As is customary, the Australian Open will in effect kick-start the 2019 tennis season later this month. The first Grand Slam of the year will be keenly contested in the men’s game, with Novak Djokovic the favourite ahead of Rafael Nadal, Roger Federer and Alexander Zverev, while Serena Williams is once again the player to beat on the women’s side.
If the younger of the two Williams sisters does triumph in Melbourne, she will be celebrating her eighth Australian Open title. That is more than anyone but Margaret Court, who won the tournament 11 times during a career which spanned the Amateur Era and the Open Era.
Born in New South Wales, Australia, Court is naturally left-hand but was coached during her development to change to a right-hand grip. Prodigiously talented from a young age, she won her first Australian Open at the tender age of just 18, edging past Maria Bueno in the quarter-finals, getting the better of Mary Carter Reitano in the last four and then defeating compatriot Jan Lehane in straight sets in the tournament showpiece.

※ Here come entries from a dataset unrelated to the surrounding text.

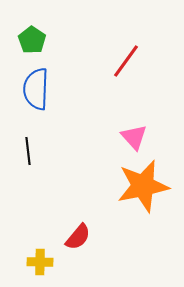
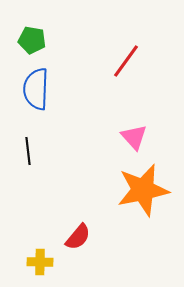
green pentagon: rotated 24 degrees counterclockwise
orange star: moved 4 px down
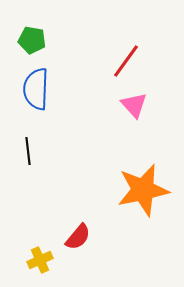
pink triangle: moved 32 px up
yellow cross: moved 2 px up; rotated 25 degrees counterclockwise
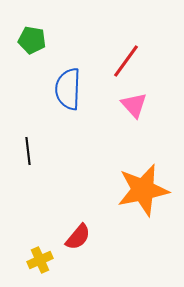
blue semicircle: moved 32 px right
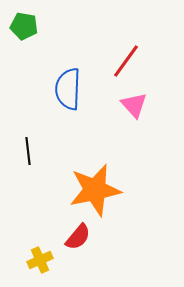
green pentagon: moved 8 px left, 14 px up
orange star: moved 48 px left
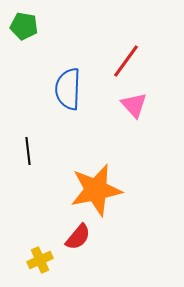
orange star: moved 1 px right
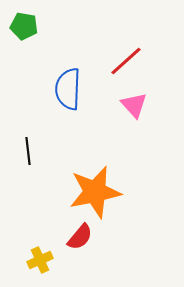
red line: rotated 12 degrees clockwise
orange star: moved 1 px left, 2 px down
red semicircle: moved 2 px right
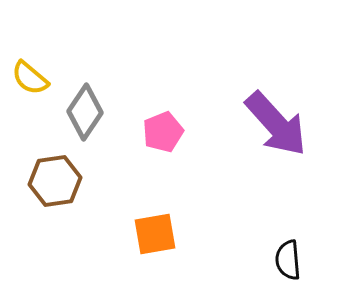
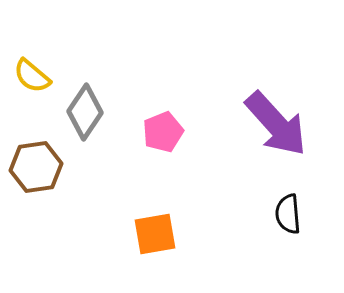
yellow semicircle: moved 2 px right, 2 px up
brown hexagon: moved 19 px left, 14 px up
black semicircle: moved 46 px up
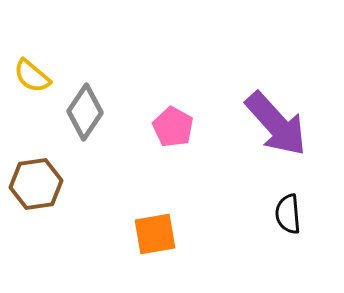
pink pentagon: moved 10 px right, 5 px up; rotated 21 degrees counterclockwise
brown hexagon: moved 17 px down
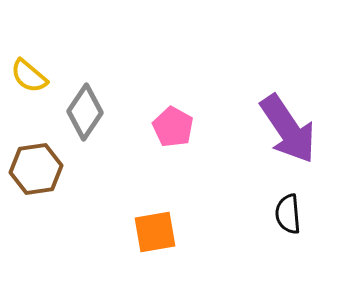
yellow semicircle: moved 3 px left
purple arrow: moved 12 px right, 5 px down; rotated 8 degrees clockwise
brown hexagon: moved 15 px up
orange square: moved 2 px up
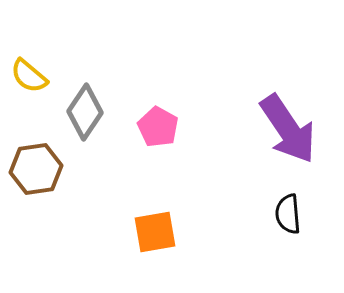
pink pentagon: moved 15 px left
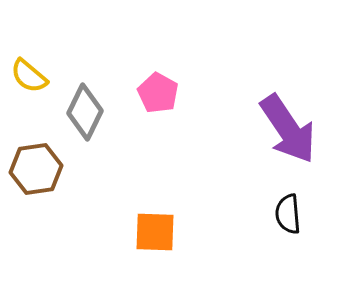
gray diamond: rotated 8 degrees counterclockwise
pink pentagon: moved 34 px up
orange square: rotated 12 degrees clockwise
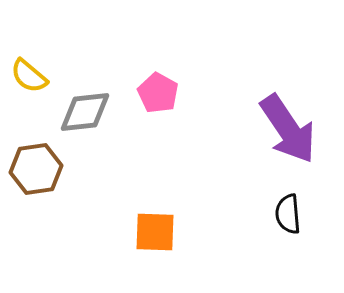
gray diamond: rotated 58 degrees clockwise
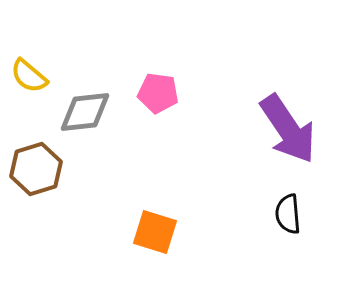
pink pentagon: rotated 21 degrees counterclockwise
brown hexagon: rotated 9 degrees counterclockwise
orange square: rotated 15 degrees clockwise
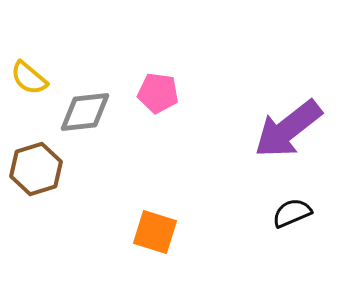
yellow semicircle: moved 2 px down
purple arrow: rotated 86 degrees clockwise
black semicircle: moved 4 px right, 1 px up; rotated 72 degrees clockwise
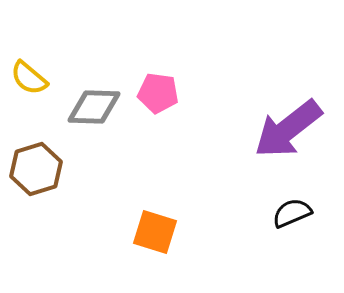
gray diamond: moved 9 px right, 5 px up; rotated 8 degrees clockwise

Incredibly, that was the first of seven successive Australian Opens won by Court, who dominated the competition to an extent which has never been seen before or since. Simply no one could beat the Australian on her own patch, but it is extraordinary that she remained so consistent for so long, avoiding both injury and losses of form throughout a period which began when she was still a teenager finding her way in the game.
In each of 1961, 1962 and 1963 Court again took the crown ahead of runner-up Lehane, who must have been cursing her luck at being around in the same era as her countrywoman. Court beat Lehane in the semi-finals in 1964 and conquered Lesley Turner in the final, before triumphing over Bueno – who was forced to retire while 5-2 down in the third set – in the last game of the 1965 tournament. The following year, meanwhile, Court took the title by walkover after Nancy Richey pulled out following her semi-final success against Kerry Melville.
The Australian took a break from the sport after Wimbledon in 1966, returning for the Australian Open 18 months later – where she failed to win the tournament for the first time. Court returned in 1968 but was defeated in the final, as Billie Jean King administered a 6-1, 6-2 thrashing to scoop the prize. Fast forward 12 months, though, and Court was celebrating a straight-sets victory over King in the final.
That edition in 1969 was the first of the Open Era, as the competition was renamed the Australian Open having previously been referred to as the Australian Championships. Court was also champion in 1970, before going on to become the first woman to complete the Calendar Grand Slam by going all the way at the French Open, Wimbledon and the US Open. She was again successful in Melbourne in 1971, and after sitting out the 1972 tournament she returned a year later to add yet another Australian Open to her honours list.
That was the last of Court’s triumphs in a tournament she dominated between the start of the 1960s and the early 1970s. No woman has yet matched her record of 24 Grand Slam single titles, and her haul of 11 Australian Opens will surely never be topped.